> **What you need to do**:
Lines in the entries below where the word "inmate" shows up should each be copied.

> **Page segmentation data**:
-.-.-

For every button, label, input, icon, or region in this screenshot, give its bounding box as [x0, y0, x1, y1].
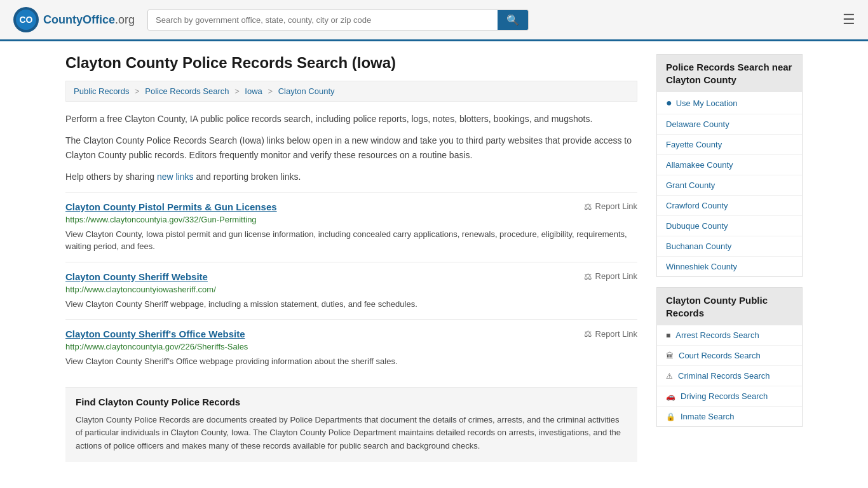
arrest-icon: ■: [666, 331, 670, 340]
sidebar: Police Records Search near Clayton Count…: [656, 54, 803, 462]
report-icon-3: ⚖: [584, 329, 592, 339]
fayette-county-link[interactable]: Fayette County: [666, 140, 722, 149]
breadcrumb-public-records[interactable]: Public Records: [74, 86, 129, 96]
sidebar-driving-records[interactable]: 🚗 Driving Records Search: [657, 386, 802, 407]
svg-text:CO: CO: [20, 15, 33, 25]
sidebar-item-buchanan[interactable]: Buchanan County: [657, 236, 802, 257]
report-link-2[interactable]: ⚖ Report Link: [584, 271, 637, 281]
sidebar-item-crawford[interactable]: Crawford County: [657, 196, 802, 216]
record-title-1[interactable]: Clayton County Pistol Permits & Gun Lice…: [65, 201, 277, 212]
sidebar-nearby-title: Police Records Search near Clayton Count…: [657, 55, 802, 92]
sidebar-inmate-search[interactable]: 🔒 Inmate Search: [657, 407, 802, 426]
search-input[interactable]: [148, 10, 498, 30]
report-icon-2: ⚖: [584, 271, 592, 281]
search-button[interactable]: 🔍: [498, 10, 528, 30]
breadcrumb-police-records-search[interactable]: Police Records Search: [145, 86, 229, 96]
record-item-2: Clayton County Sheriff Website ⚖ Report …: [65, 262, 637, 320]
inmate-search-link[interactable]: Inmate Search: [681, 412, 735, 421]
location-icon: ●: [666, 97, 672, 109]
buchanan-county-link[interactable]: Buchanan County: [666, 241, 731, 251]
breadcrumb-iowa[interactable]: Iowa: [245, 86, 262, 96]
menu-icon[interactable]: ☰: [843, 13, 855, 27]
criminal-records-link[interactable]: Criminal Records Search: [678, 371, 770, 381]
allamakee-county-link[interactable]: Allamakee County: [666, 160, 733, 170]
record-title-3[interactable]: Clayton County Sheriff's Office Website: [65, 329, 245, 339]
sidebar-public-records-title: Clayton County Public Records: [657, 288, 802, 325]
record-desc-2: View Clayton County Sheriff webpage, inc…: [65, 298, 637, 311]
sidebar-item-delaware[interactable]: Delaware County: [657, 114, 802, 135]
record-desc-3: View Clayton County Sheriff's Office web…: [65, 355, 637, 368]
driving-records-link[interactable]: Driving Records Search: [681, 391, 768, 401]
driving-icon: 🚗: [666, 392, 675, 401]
grant-county-link[interactable]: Grant County: [666, 180, 715, 190]
new-links-link[interactable]: new links: [157, 172, 194, 182]
sidebar-arrest-records[interactable]: ■ Arrest Records Search: [657, 325, 802, 346]
main-content: Clayton County Police Records Search (Io…: [65, 54, 637, 462]
logo-text: CountyOffice.org: [43, 13, 135, 27]
find-section: Find Clayton County Police Records Clayt…: [65, 387, 637, 462]
report-link-3[interactable]: ⚖ Report Link: [584, 329, 637, 339]
record-url-2[interactable]: http://www.claytoncountyiowasheriff.com/: [65, 285, 637, 294]
inmate-icon: 🔒: [666, 412, 675, 421]
report-icon-1: ⚖: [584, 201, 592, 212]
report-link-1[interactable]: ⚖ Report Link: [584, 201, 637, 212]
sidebar-public-records-section: Clayton County Public Records ■ Arrest R…: [656, 287, 803, 427]
record-url-1[interactable]: https://www.claytoncountyia.gov/332/Gun-…: [65, 215, 637, 224]
sidebar-item-allamakee[interactable]: Allamakee County: [657, 155, 802, 175]
dubuque-county-link[interactable]: Dubuque County: [666, 221, 728, 231]
court-icon: 🏛: [666, 351, 674, 360]
sidebar-item-fayette[interactable]: Fayette County: [657, 135, 802, 155]
breadcrumb-clayton-county[interactable]: Clayton County: [278, 86, 335, 96]
crawford-county-link[interactable]: Crawford County: [666, 201, 728, 210]
page-title: Clayton County Police Records Search (Io…: [65, 54, 637, 72]
description-3: Help others by sharing new links and rep…: [65, 170, 637, 184]
header: CO CountyOffice.org 🔍 ☰: [0, 0, 868, 41]
sidebar-use-location[interactable]: ● Use My Location: [657, 92, 802, 114]
breadcrumb: Public Records > Police Records Search >…: [65, 81, 637, 102]
record-title-2[interactable]: Clayton County Sheriff Website: [65, 271, 208, 282]
record-desc-1: View Clayton County, Iowa pistol permit …: [65, 228, 637, 253]
logo[interactable]: CO CountyOffice.org: [13, 6, 135, 33]
delaware-county-link[interactable]: Delaware County: [666, 119, 729, 129]
sidebar-item-grant[interactable]: Grant County: [657, 175, 802, 196]
use-my-location-link[interactable]: Use My Location: [676, 98, 738, 108]
record-item-1: Clayton County Pistol Permits & Gun Lice…: [65, 192, 637, 262]
find-section-title: Find Clayton County Police Records: [76, 396, 627, 407]
winneshiek-county-link[interactable]: Winneshiek County: [666, 262, 737, 271]
court-records-link[interactable]: Court Records Search: [679, 351, 761, 360]
sidebar-criminal-records[interactable]: ⚠ Criminal Records Search: [657, 366, 802, 386]
description-2: The Clayton County Police Records Search…: [65, 133, 637, 162]
criminal-icon: ⚠: [666, 372, 673, 381]
record-item-3: Clayton County Sheriff's Office Website …: [65, 319, 637, 377]
sidebar-item-winneshiek[interactable]: Winneshiek County: [657, 257, 802, 276]
sidebar-item-dubuque[interactable]: Dubuque County: [657, 216, 802, 236]
page-container: Clayton County Police Records Search (Io…: [53, 41, 815, 475]
logo-icon: CO: [13, 6, 39, 33]
sidebar-court-records[interactable]: 🏛 Court Records Search: [657, 346, 802, 366]
search-bar: 🔍: [147, 10, 529, 30]
sidebar-nearby-section: Police Records Search near Clayton Count…: [656, 54, 803, 277]
arrest-records-link[interactable]: Arrest Records Search: [675, 330, 759, 340]
description-1: Perform a free Clayton County, IA public…: [65, 112, 637, 126]
record-url-3[interactable]: http://www.claytoncountyia.gov/226/Sheri…: [65, 342, 637, 351]
find-section-text: Clayton County Police Records are docume…: [76, 414, 627, 453]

-.-.-

> **Output**:
sidebar-inmate-search[interactable]: 🔒 Inmate Search: [657, 407, 802, 426]
inmate-search-link[interactable]: Inmate Search: [681, 412, 735, 421]
inmate-icon: 🔒: [666, 412, 675, 421]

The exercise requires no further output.